## [TASK STATEMENT]
Every record, apart from its pictures, should be repeated exactly.

Dataset entries
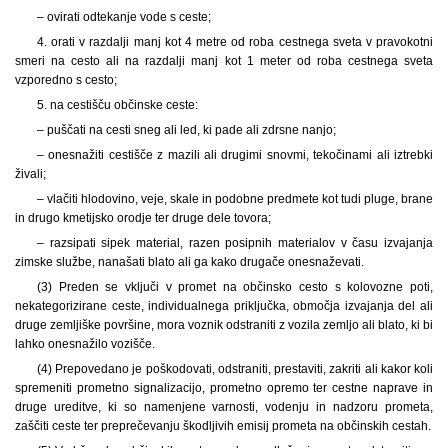
– ovirati odtekanje vode s ceste;
4. orati v razdalji manj kot 4 metre od roba cestnega sveta v pravokotni
smeri na cesto ali na razdalji manj kot 1 meter od roba cestnega sveta
vzporedno s cesto;
5. na cestišču občinske ceste:
– puščati na cesti sneg ali led, ki pade ali zdrsne nanjo;
– onesnažiti cestišče z mazili ali drugimi snovmi, tekočinami ali iztrebki
živali;
– vlačiti hlodovino, veje, skale in podobne predmete kot tudi pluge, brane
in drugo kmetijsko orodje ter druge dele tovora;
– razsipati sipek material, razen posipnih materialov v času izvajanja
zimske službe, nanašati blato ali ga kako drugače onesnaževati.
(3) Preden se vključi v promet na občinsko cesto s kolovozne poti,
nekategorizirane ceste, individualnega priključka, območja izvajanja del ali
druge zemljiške površine, mora voznik odstraniti z vozila zemljo ali blato, ki bi
lahko onesnažilo vozišče.
(4) Prepovedano je poškodovati, odstraniti, prestaviti, zakriti ali kakor koli
spremeniti prometno signalizacijo, prometno opremo ter cestne naprave in
druge ureditve, ki so namenjene varnosti, vodenju in nadzoru prometa,
zaščiti ceste ter preprečevanju škodljivih emisij prometa na občinskih cestah.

## [EXERCISE SOLUTION]
– ovirati odtekanje vode s ceste;
4. orati v razdalji manj kot 4 metre od roba cestnega sveta v pravokotni
smeri na cesto ali na razdalji manj kot 1 meter od roba cestnega sveta
vzporedno s cesto;
5. na cestišču občinske ceste:
– puščati na cesti sneg ali led, ki pade ali zdrsne nanjo;
– onesnažiti cestišče z mazili ali drugimi snovmi, tekočinami ali iztrebki
živali;
– vlačiti hlodovino, veje, skale in podobne predmete kot tudi pluge, brane
in drugo kmetijsko orodje ter druge dele tovora;
– razsipati sipek material, razen posipnih materialov v času izvajanja
zimske službe, nanašati blato ali ga kako drugače onesnaževati.
(3) Preden se vključi v promet na občinsko cesto s kolovozne poti,
nekategorizirane ceste, individualnega priključka, območja izvajanja del ali
druge zemljiške površine, mora voznik odstraniti z vozila zemljo ali blato, ki bi
lahko onesnažilo vozišče.
(4) Prepovedano je poškodovati, odstraniti, prestaviti, zakriti ali kakor koli
spremeniti prometno signalizacijo, prometno opremo ter cestne naprave in
druge ureditve, ki so namenjene varnosti, vodenju in nadzoru prometa,
zaščiti ceste ter preprečevanju škodljivih emisij prometa na občinskih cestah.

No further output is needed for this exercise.